Have you ever stopped to ask yourself where you normal bar has been set? And if it just familiarity you reasonating with. Are you drawing in what you think is comfortable because its familiar ?and have you become familiar with a version of love only to keep finding out its really not that comfortable?
The big thing is what is the lesson to be learned when we are not being demonstrated love.? Forgiveness is the answer to almost anything in my opion including that. If you want to really grasp the concept of why forgiveness is so powerful go out and get yourself a great book called Radical Forgiveness by Colin Tipping.
Its not about forgiving someone for treating you horribly, its forgiving that they weren't at a level to not only know better, but to apply better, forgive that maybe they love you but for whatever the reason have the inability to demonstrate love in a language that you understand. .
You forgive them for yourself to be free, because how can you then go on to demonstrate love to others holding on to all the resentment from the love you didnt feel? Then they didnt just affect you, they could possibly by default start affecting everyone you are in contact with. It has to stop somewhere so why not stop it at you by raising your awareness in this area.
If you are not feeling loved you are unlikely to keep responding with love, and you only hurt yourself - although responding with love may just be what the doctor ordered. I read a great book once called How Would love Respond - Kurek Ashley. Fabulous examples of how to turn situations around to respond with love no matter what, as a gift to yourself.
When someone fails to demonstrate love to you and you hit them back with love, there is only so much fight they can come back with, its natural that all of a sudden the situation begins to soften and the miracles of demonstrating love unfold.
My biggest life lessons came from a mother that told me non stop how much she loved me but her demonstration of love seemed non existent in my eyes. An example would be one like this : Id live in a certain area and she wouldn't visit for up to a year, when Id ask her why not, she would say - well Renee, you know I don't drive on the highway - which is true, she doesn't like to drive freeways.
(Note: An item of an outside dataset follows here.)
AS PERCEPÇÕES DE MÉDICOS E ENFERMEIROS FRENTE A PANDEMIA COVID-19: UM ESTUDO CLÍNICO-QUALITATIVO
But each of the homes I lived in, I found there were always back streets available that could take her from her place to mine, sure they might have been the long way around, but they would have still got her there. To me, if I loved someone Id not only find out if there were back streets but if not, Id get a plane train and automobile to help me.
Because she didn't demonstrate love how I would, I constantly assumed she didn't love me. But just because you do something to demonstrate love doesn't mean others do the same and doesn't necessarily mean they dont love you.
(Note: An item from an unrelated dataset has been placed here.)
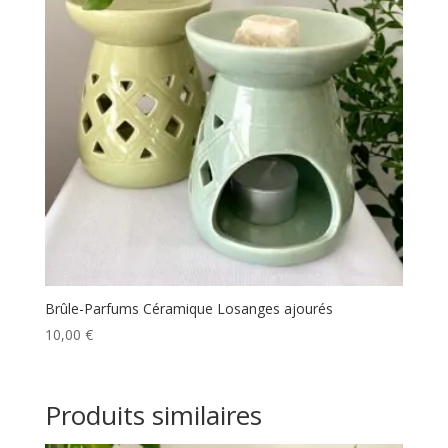
Brûle-Parfums Céramique Losanges ajourés
10,00
€
Produits similaires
Its funny with the healing and reading work I do now just how many women I seem to attract with various mother issues of the same nature. They start out with ahh Renee, seriously you cant possible imagine my mother. I take a big understanding compassionate breath full of love and light and reply yes my friend I do I really really do. And silently thank my Mum for the way she is because it gives me a level of understanding for so many people that I couldn't have experienced without her as my lesson. I forgive that she doesn't demonstrate love in a way I like and I am mindful that the people I have in my life I require to possess that ability to demonstrate love in ways that are important to me.
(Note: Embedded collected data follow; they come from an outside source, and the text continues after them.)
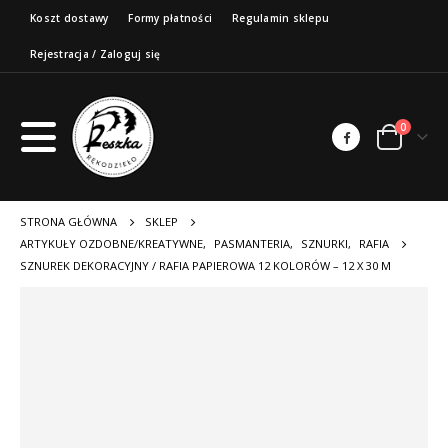
Koszt dostawy
Formy płatności
Regulamin sklepu
Rejestracja / Zaloguj się
0
STRONA GŁÓWNA
SKLEP
ARTYKUŁY OZDOBNE/KREATYWNE
,
PASMANTERIA
,
SZNURKI
,
RAFIA
SZNUREK DEKORACYJNY / RAFIA PAPIEROWA 12 KOLORÓW – 12 X 30 M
Our parents children or partners are often the characters put into our life to instigate growth and change at a soul level, so its by no mistake that they can be difficult lessons to navigate through. If someone around you does not, or cannot demonstrate love in a way which you need it, thank them and accept your lesson might be to demonstrate love to yourself first, and you will be suprised how many people feel comfortable loving, and being loved by someone who can demonstrate love not only to others but to themselves first.